RBC-Analyst Srini Pajjuri wertet die Bestätigung im 8-K-Filing als erste offizielle Validierung der Rolle Marvells im Hyperscaler-Custom-Silicon-Geschäft.

Morningstar-Analyst William Kerwin ordnet den Deal vorsichtiger ein: Es handle sich um einen "growing pie" – ein wachsendes Marktvolumen –, nicht um eine Verdrängung Broadcoms, das laut Berichten weiterhin über 70 Prozent des Custom-AI-Chip-Marktes hält und Googles TPU-Volumen für das kommende Jahr in Höhe von 80 bis 90 Milliarden Dollar überwiegend bedienen soll.

Bullisches Szenario

Setzt Marvell die vereinbarten Umsatztranchen tatsächlich um, entsteht ein mehrjähriger, planbarer Wachstumspfad, der weit über das bisherige Kerngeschäft mit Rechenzentrums-Chips hinausreicht – im ersten Quartal des laufenden Geschäftsjahres wuchs dieses Segment bereits um 27 Prozent auf 1,83 Milliarden Dollar.

Barclays bestätigte am Mittwoch seine Einstufung "Overweight" mit Kursziel 275 Dollar und rechnet mit zusätzlichem Jahresumsatz von 18,5 Milliarden Dollar sowie einem Gewinn pro Aktie von 6,15 Dollar bei einer operativen Marge von 35 Prozent, sofern die Tranchen erreicht werden. RBC nennt sogar ein Kursziel von 360 Dollar.

Laut dem Finanzportal-Konsens raten 38 von 43 Analysten zu Kauf oder "Strong Buy". Sollte Google das TPU-Ökosystem wie erwartet ausbauen – von rund 3 Milliarden Dollar Umsatz im Jahr 2026 auf 25 Milliarden Dollar im Jahr 2027 –, profitiert Marvell als zweite Bezugsquelle überproportional von diesem Wachstum, ohne von einem einzigen Kunden komplett abhängig zu sein.

Bärisches Szenario

Die Kehrseite: Der Optionsschein bedeutet eine Verwässerung von rund sieben Prozent der ausstehenden Aktien, ohne dass ein einziger Dollar zusätzlicher Umsatz bereits geflossen ist.

Barclays selbst weist auf mögliches "Backend-Loading" hin – die Tranchen könnten sich stark auf die späteren Jahre bis 2033 konzentrieren und im schlechtesten Fall nicht vollständig ausgeübt werden. Die SEC-Einreichung enthält weder Produktdetails noch einen konkreten Zeitplan.

Zugleich bleibt Broadcom der mit weitem Abstand größere TPU-Zulieferer, was Marvells Rolle auf einen Nebenschauplatz reduzieren könnte, falls Google die Aufträge nicht wie erhofft diversifiziert. Hinzu kommt die Bewertung: Nach Berechnungen liegt Marvell beim 53-Fachen des erwarteten Gewinns und beim 16,5-Fachen des Umsatzes – ambitionierte Kennzahlen, die kaum Spielraum für Enttäuschungen lassen.

Auffällig sind zudem Insider-Verkäufe von mehr als 632 Millionen Dollar innerhalb von drei Monaten, ein Signal, das Anleger nicht ignorieren sollten. Die annualisierte 30-Tage-Volatilität von 91 Prozent unterstreicht, wie nervös der Markt das Papier derzeit handelt.

Ausblick

Solange Marvell die ersten Vesting-Tranchen im laufenden Geschäftsjahr sichtbar macht und die Google-Partnerschaft im TPU-Ökosystem nicht bloß auf dem Papier bestehen bleibt, dürfte der strukturelle Wachstumsstory-Charakter der Aktie erhalten bleiben.
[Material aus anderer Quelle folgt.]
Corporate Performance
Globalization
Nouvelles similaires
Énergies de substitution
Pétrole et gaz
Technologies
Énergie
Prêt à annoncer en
Kippt hingegen die Erwartung – etwa durch ausbleibende Produktdetails oder eine Konzentration der Aufträge bei Broadcom – droht die aktuelle Bewertung schnell unter Druck zu geraten.
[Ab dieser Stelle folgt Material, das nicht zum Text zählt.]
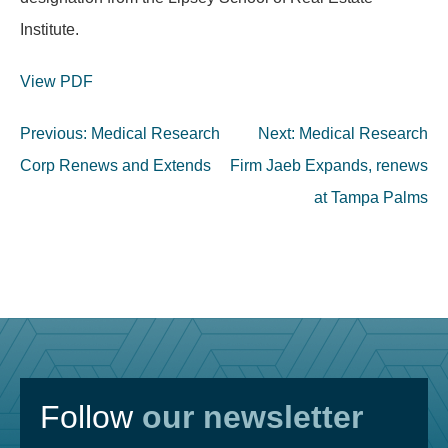
Institute.
View PDF
Post
Previous:
Medical Research
Next:
Medical Research
navigation
Corp Renews and Extends
Firm Jaeb Expands, renews
at Tampa Palms
Follow
our newsletter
Der nächste konkrete Prüfstein folgt bereits in einer Woche: Am 27. August legt Marvell die Quartalszahlen vor, inklusive einer Umsatzprognose von 2,7 Milliarden Dollar für das laufende Quartal. Bis dahin bewegt sich die Aktie zwischen Unterstützung und Widerstand – Anleger werden genau beobachten, ob das Management die Google-Story mit belastbaren Zahlen unterfüttert.